Mechanistic insight into the dehydrogenation reaction catalyzed by an MLC catalyst with dual ancillary ligand sites

Abstract

Metal–ligand cooperative (MLC) catalysis is central to modern catalytic chemistry, notable for its ability to enhance efficiency. Traditional MLC catalysts with a single auxiliary ligand site have limitations in optimizing catalytic activity, prompting increased interest in employing dual active sites for improved performance. In this study, density functional theory (DFT) is employed to explore the catalytic mechanism of a ruthenium complex featuring a 2-(2-benzimidazolyl)pyridine ligand in the dehydrogenation of benzyl alcohol. This catalyst is distinguished by its ability to use both the O–H group of hydroxy pyridine and the N–H group of benzimidazole as auxiliary sites during the reaction. The research uncovers a dynamic switching mechanism of ligand active sites across different catalytic stages. Specifically, the catalyst utilizes the oxygen site of the pyridone ligand as the proton acceptor during the proton transfer stage, while the N–H group of the benzimidazole ligand serves as the active site during the critical hydride transfer stage. This site-switching mechanism is elucidated through molecular plane parameter (MPP) analysis and Extended Transition State – Natural Orbitals for Chemical Valence (ETS-NOCV) analysis, which reveal that the N-site-assisted pathway during hydrogen transfer is characterized by reduced ligand deformation and enhanced orbital interactions.

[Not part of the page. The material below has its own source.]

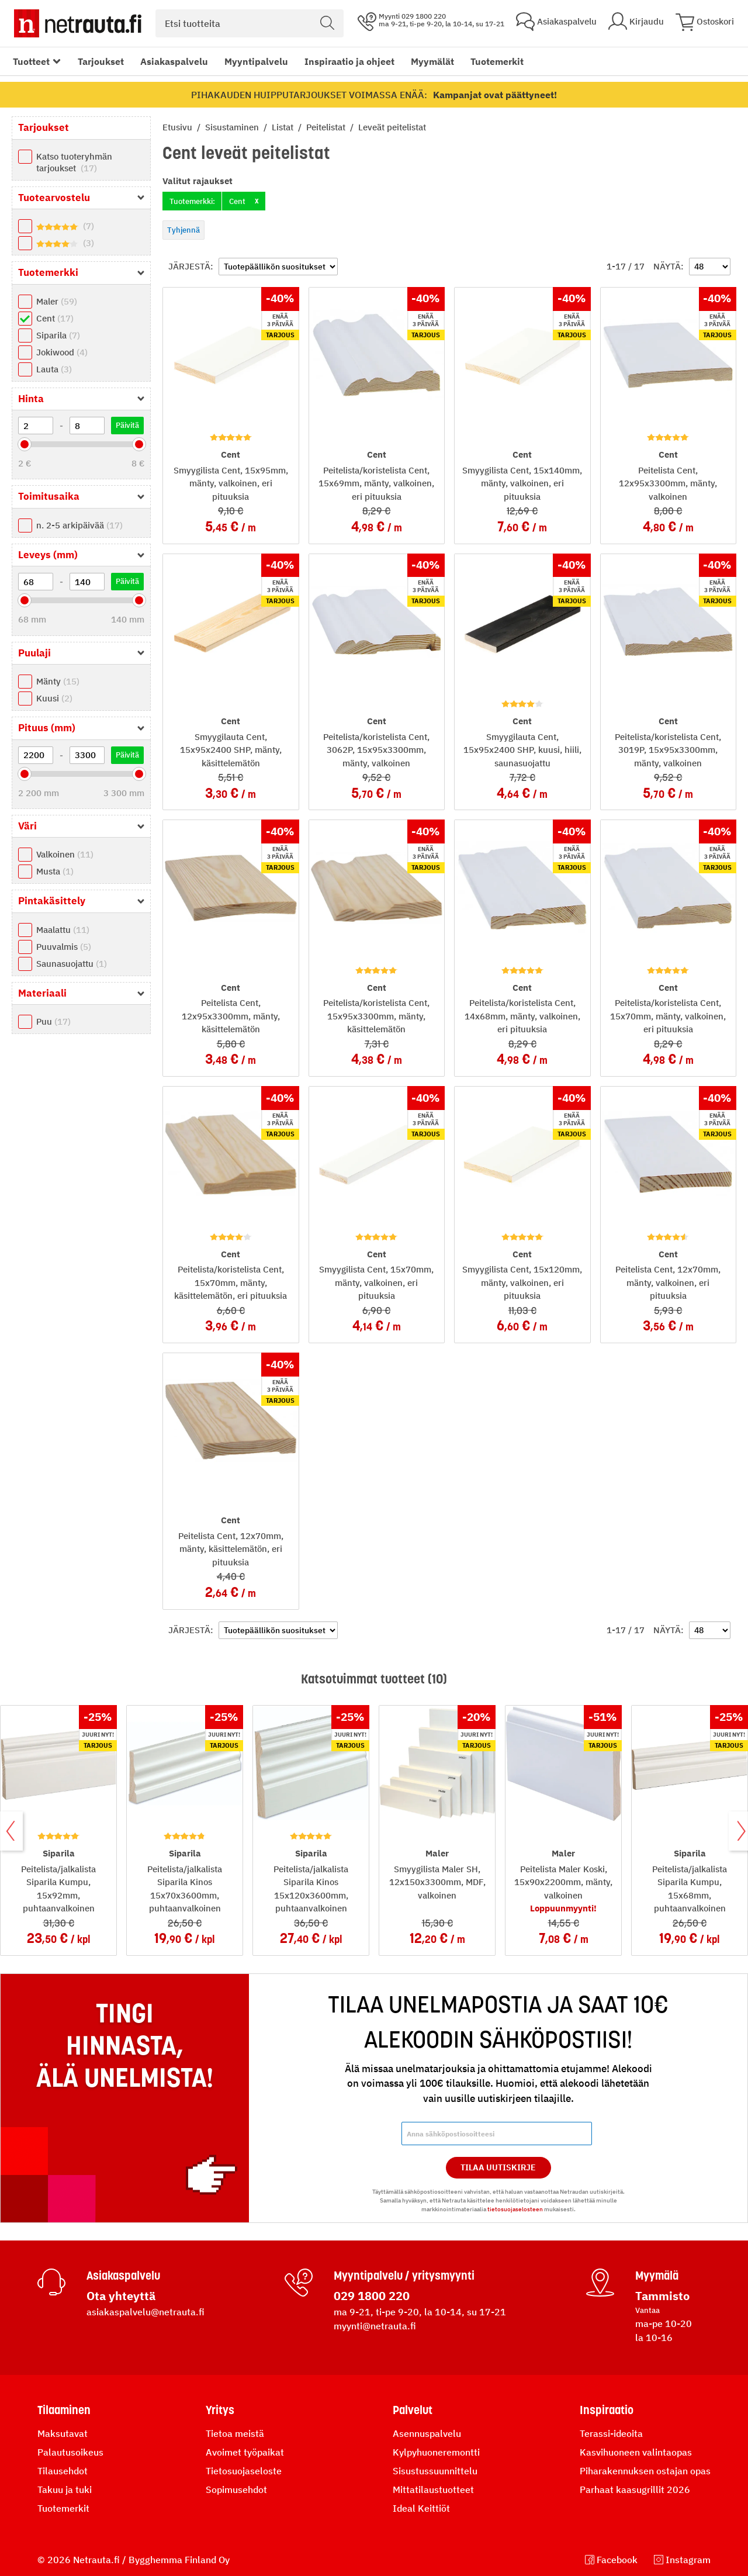 This screenshot has width=748, height=2576. Describe the element at coordinates (64, 2410) in the screenshot. I see `Tilaaminen` at that location.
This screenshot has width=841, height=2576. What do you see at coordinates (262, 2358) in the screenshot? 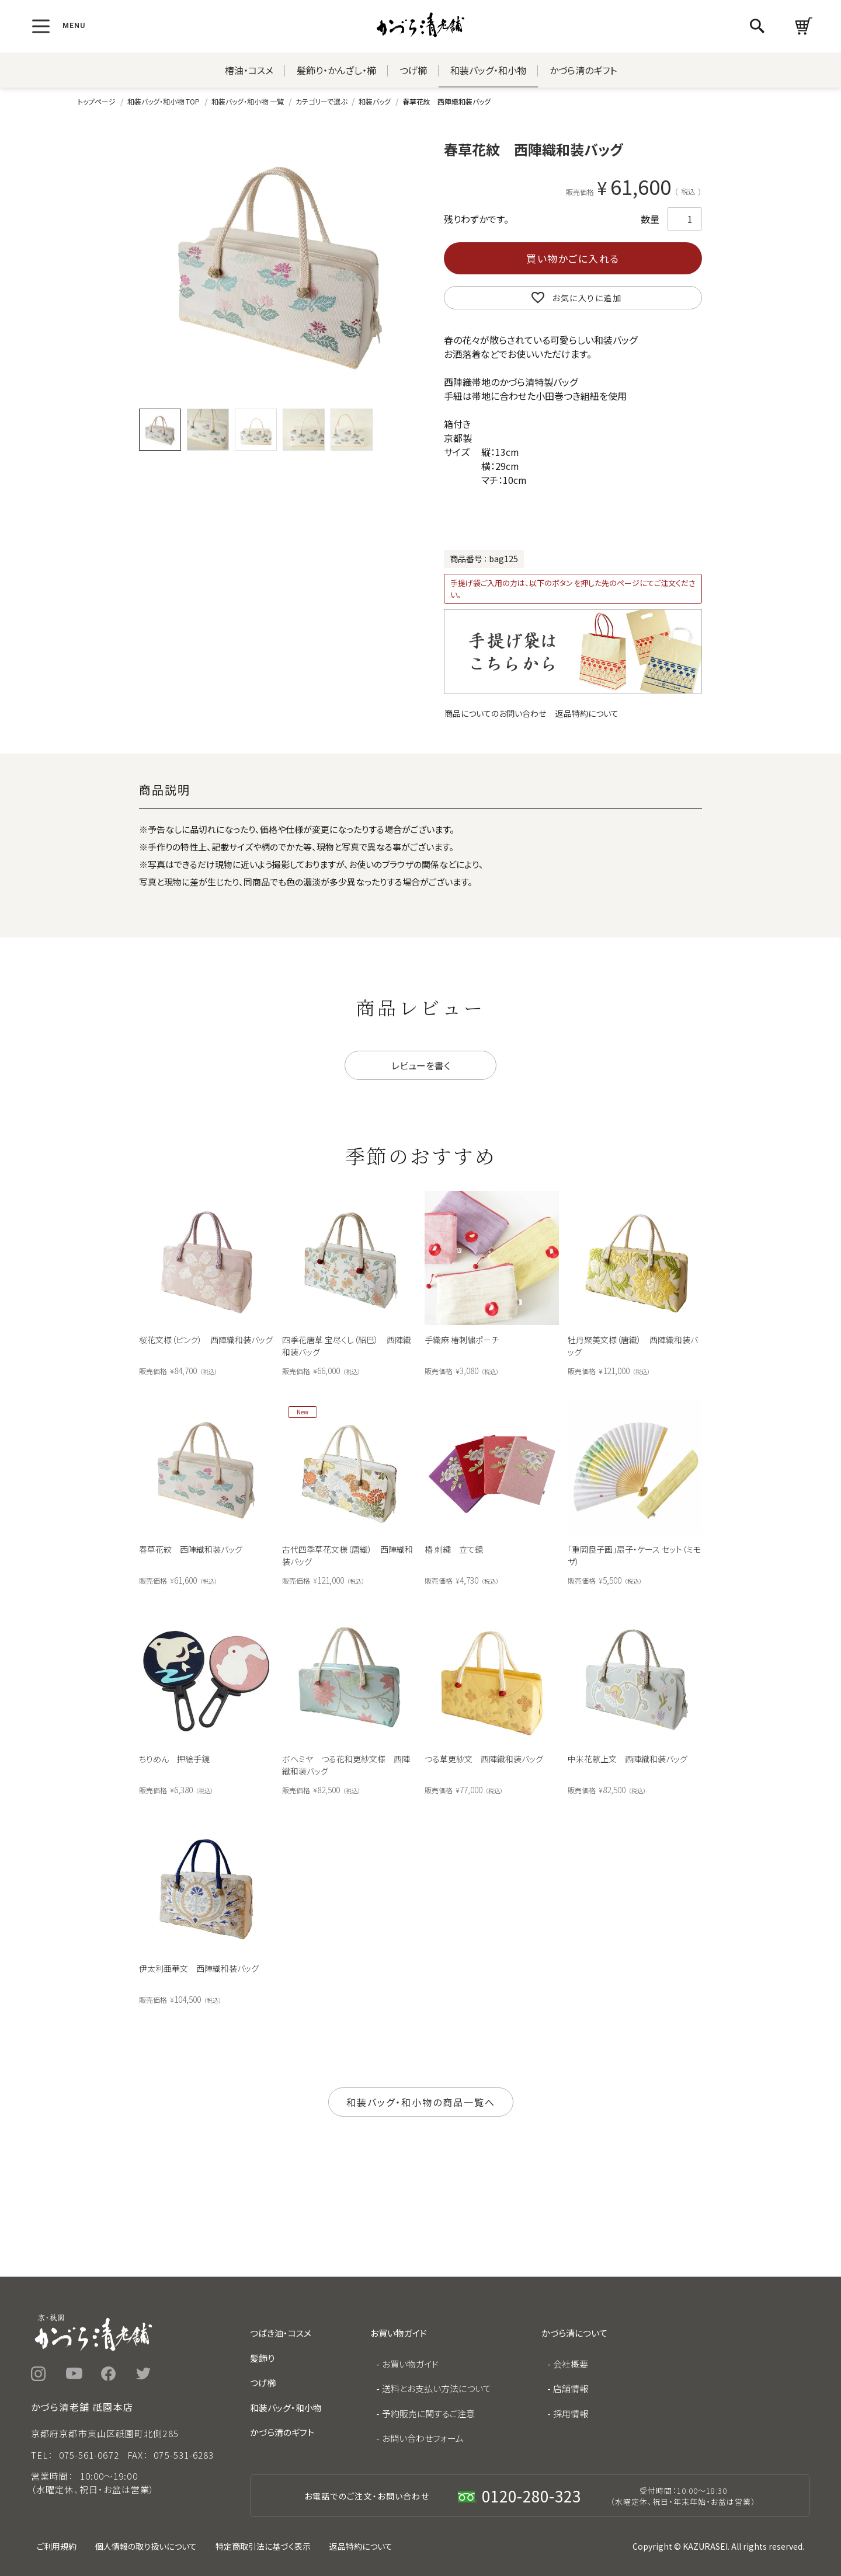 I see `髪飾り` at bounding box center [262, 2358].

These factors contribute to the observed mechanistic selectivity. This dynamic site-switching strategy effectively lowers the reaction energy barrier and improves catalytic efficiency. The insights gained from this study not only clarify the roles of the ligand in various catalytic stages but also offer valuable theoretical guidance for the development of novel MLC catalysts with dual active sites.